The document also contains a "scope exclusion" section, explicitly stating that the definition will not involve issues of "ethical, trustworthy, or responsible" artificial intelligence.

Maffuli said that historically, the open-source community has focused on achieving seamless sharing of software and avoiding getting caught up in debates about what the software should be used for. "It's not our job," he said.

But Valso said that no matter how hard people have tried for decades, these issues cannot be ignored. She added that the idea that "technology is neutral and ethics and other topics are beyond the scope of discussion" is a fantasy.

She suspects that this is a fairy tale that has to be maintained to prevent the already loose alliance of the open-source community from breaking apart. Valso said: "I think people realize that this is not true (a fairy tale), but we need this consensus to move forward."In addition to open-source initiatives, others have adopted different approaches. In 2022, a group of researchers introduced the Responsible AI Licenses (RAIL), a license similar to open-source licenses but with terms that can restrict specific use cases.

Danish Contractor, an AI researcher who created the license, said that the goal is to allow developers to prevent their work from being used for (what they consider) inappropriate or unethical matters.

He said, "As a researcher, I hate it when my work is used in harmful ways." He is not the only one; he and his colleagues recently conducted an analysis on the model hosting platform of AI startup Hugging Face and found that 28% of the models used the RAIL license.

Google has also adopted a similar approach in the license attached to its Gemma. The company stated in a recent blog post that its terms of use list various prohibited use cases considered "harmful," reflecting its commitment to "responsible AI development."

The Allen Institute for AI has also formulated its own open licensing policy, with its ImpACT license restricting redistribution based on the potential risks of the model and data.Luis Villa, co-founder and legal head of open source software management company Tidelift, stated that considering the differences between artificial intelligence and traditional software, it is inevitable to conduct a certain degree of experimentation with varying levels of openness, and it may be beneficial to the field.

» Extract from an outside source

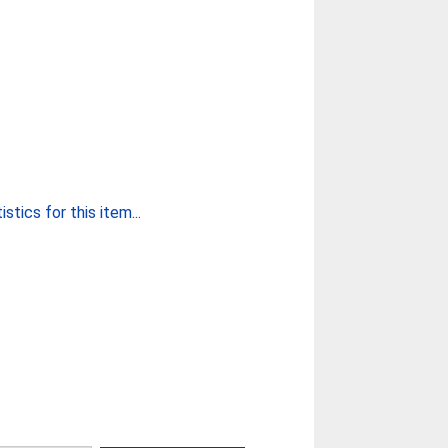
stics for this item...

However, he is concerned that the increasing number of incompatible "open" licenses may undermine the cooperation that has made open source so successful, slow down innovation in artificial intelligence, reduce transparency, and make it more difficult for smaller participants to innovate based on each other's work.

Ultimately, Villa believes that the entire community needs to unite around a standard, otherwise industry participants will ignore it and decide the meaning of "open" for themselves.

However, he does not envy the work of the open source initiative. When it proposed the definition of open source software, it had a lot of time and little external review. Today, artificial intelligence has become the focus of attention for large enterprises and regulatory agencies.

But if the open source community cannot quickly determine a definition, others will come up with a definition that suits their own needs.Vera said: "They will fill this gap. Mark Zuckerberg will tell us what he thinks 'open' means, and his voice is loud, which will be heard by many people."